Speeding-related motor vehicle accidents are those in which the crash occurred at least in part because the driver was racing, driving above the speed limit or going too fast for conditions. Fatalities that happen as a result of motor vehicle accidents caused by speeding are on the decline compared to a decade ago, but speeding remains a serious issue in Louisiana and across the country. In 2018, it was a factor in more than one-quarter of traffic deaths.
Speed, age and sex
Younger drivers are more likely to cause speed-related crashes. In all age groups, female drivers speed less than male drivers do. The most likely demographic group to be speeding when a fatal motor vehicle accident occurs is male drivers who are 15-24 in age.
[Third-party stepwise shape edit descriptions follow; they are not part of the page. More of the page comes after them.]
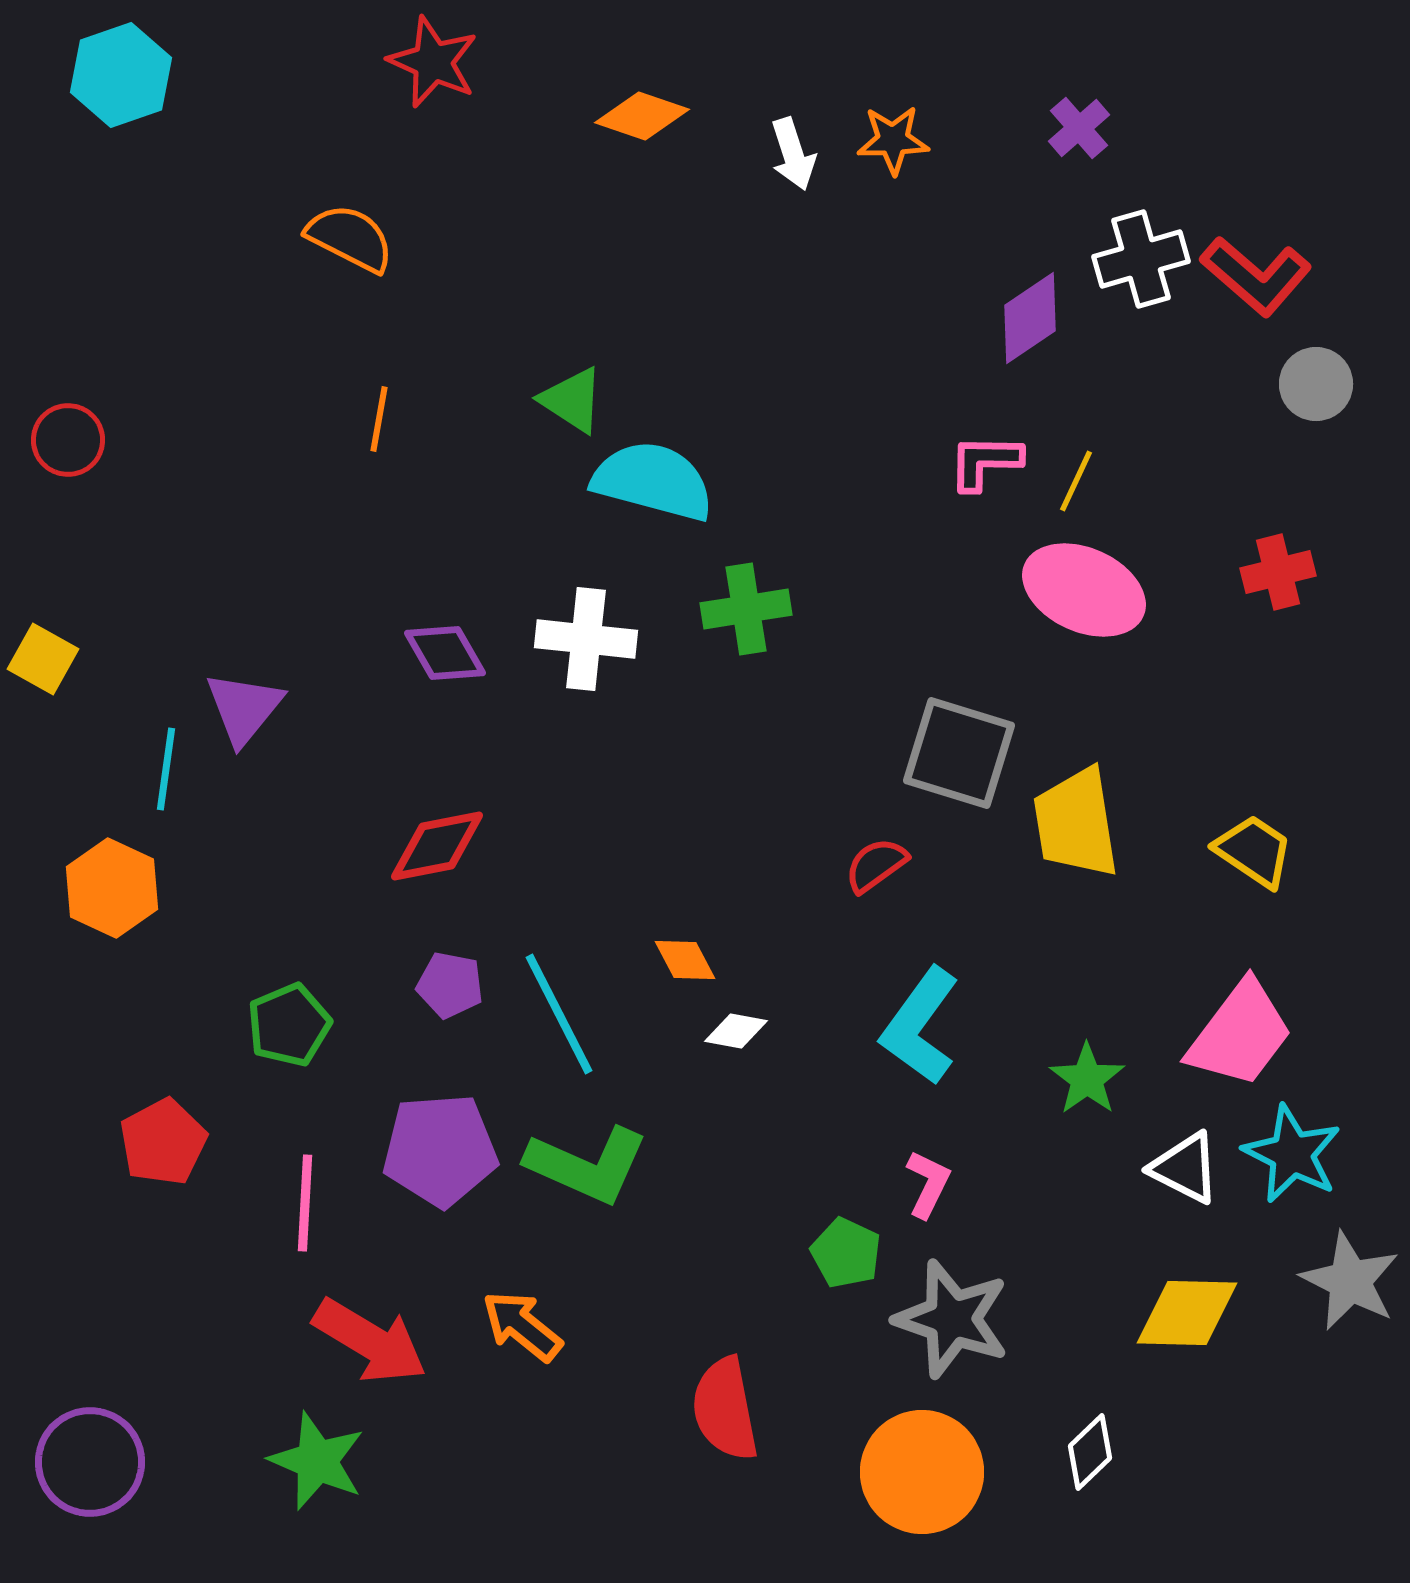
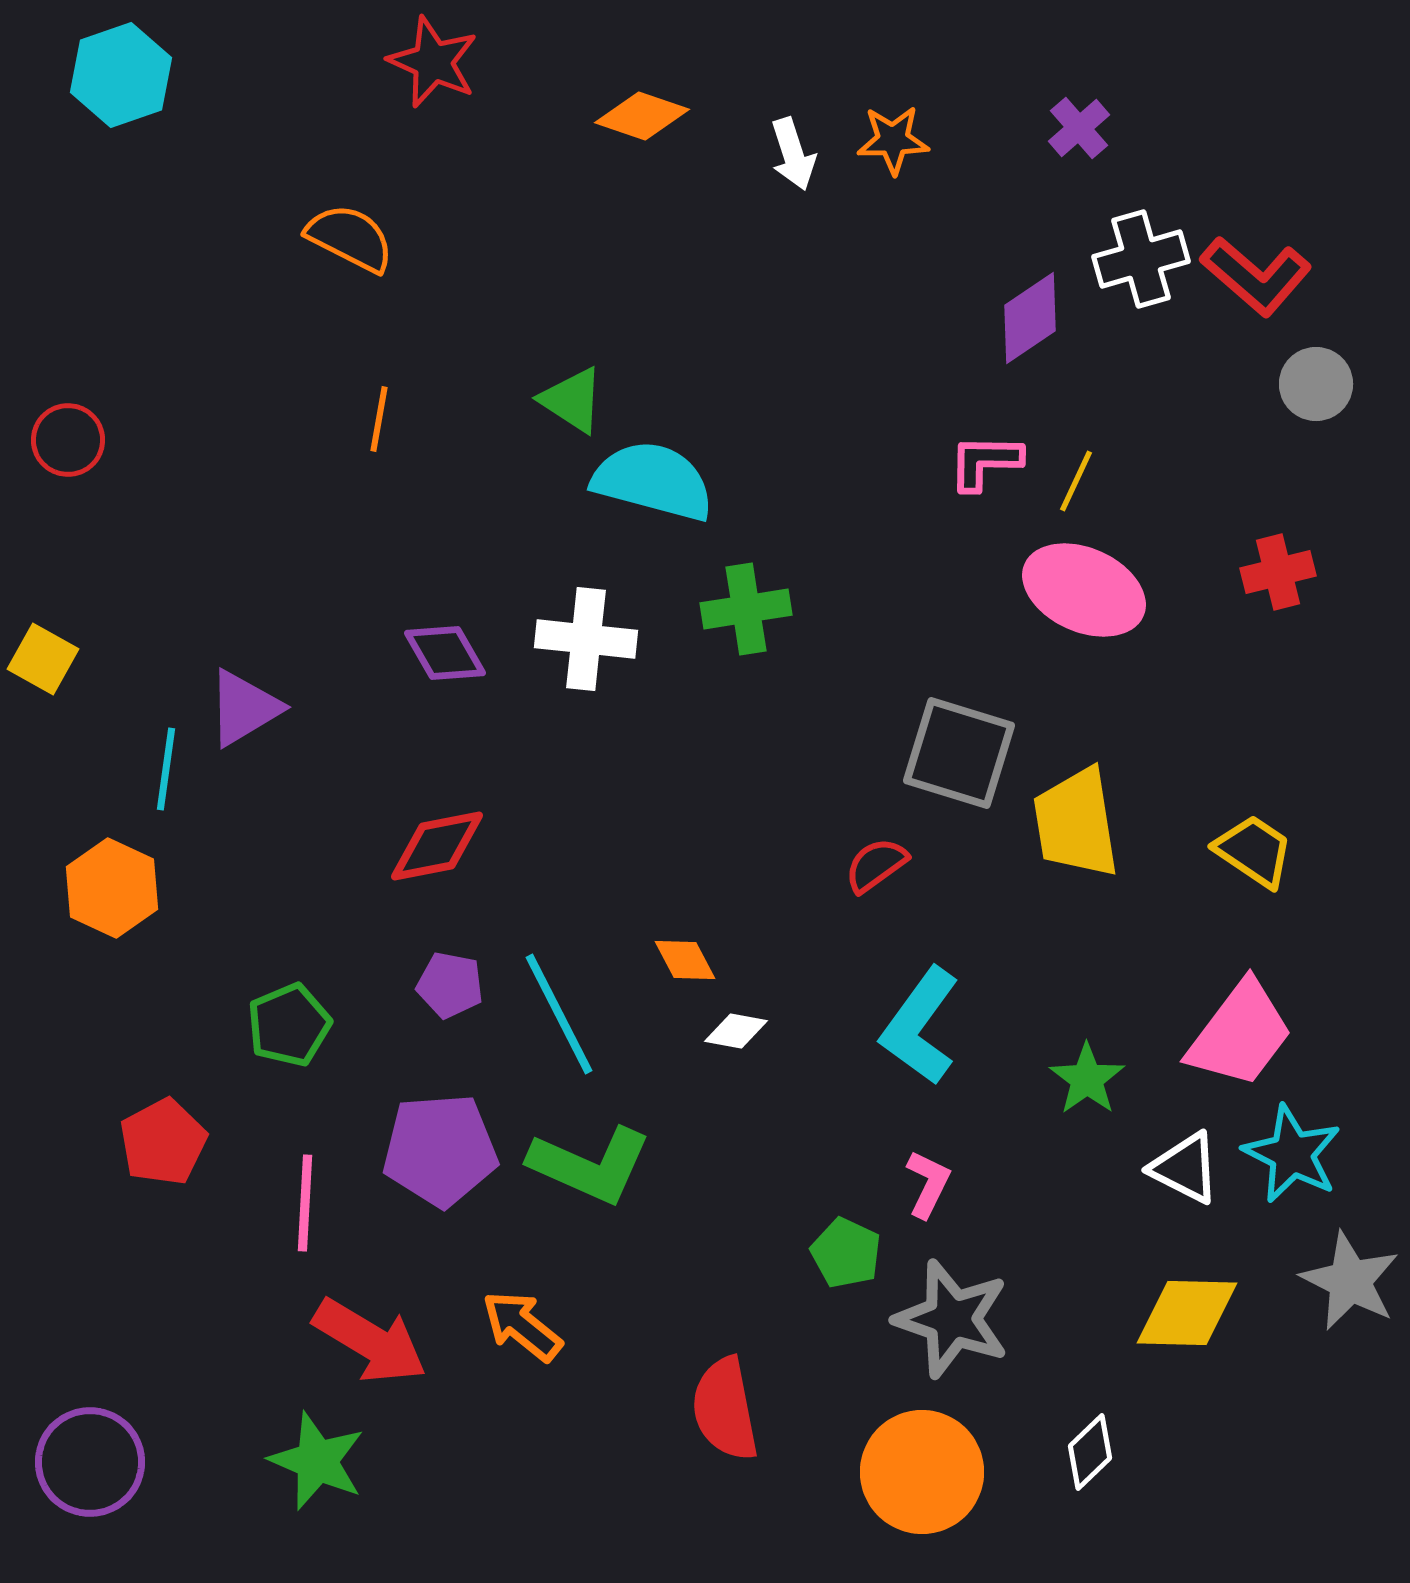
purple triangle at (244, 708): rotated 20 degrees clockwise
green L-shape at (587, 1165): moved 3 px right
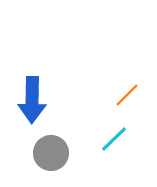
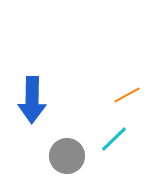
orange line: rotated 16 degrees clockwise
gray circle: moved 16 px right, 3 px down
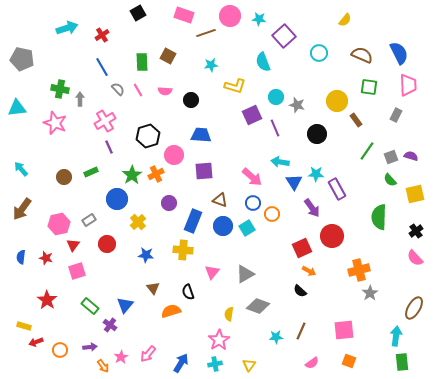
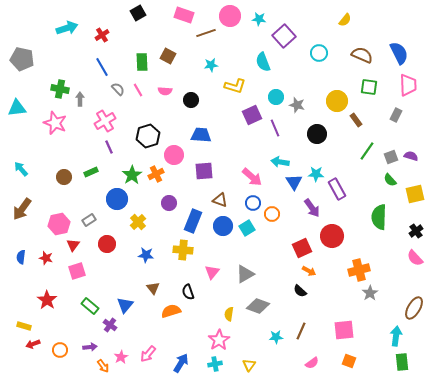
red arrow at (36, 342): moved 3 px left, 2 px down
The incidence of speeding-related deadly crashes decreases with increasing age, with fewer than 10% of drivers 75 and over involved in fatal accidents with excessive speed as a factor.
Road surface and alcohol use
Road conditions and alcohol consumption can both exacerbate the dangerous effects of speeding. Just 16% of the drivers in deadly crashes in 2018 were on dry roads. In contrast, more than one-third were on roads that had snow or slush on them. Almost half of drivers were on mud, dirt or gravel roads. Wet roads, roads with standing water or water moving over them and roads with ice or frost also presented hazards. Among drivers aged 25 to 44 who are in deadly speed-related motor vehicle accidents, more than 40% are also under the influence of alcohol. Just 22% of drivers younger than 21 are and less than one-third in the 55 to 64 age group. The percentage of drivers in speed-related fatal crashes who are also alcohol-impaired continues to fall with age.
Even when a crash is not fatal, passengers and other drivers may suffer catastrophic injuries, including traumatic brain injury and broken bones. Drivers who cause a motor vehicle accident might owe compensation to individuals who are injured. This compensation can be critical for people who may have long recovery periods ahead or who may never recover permanently.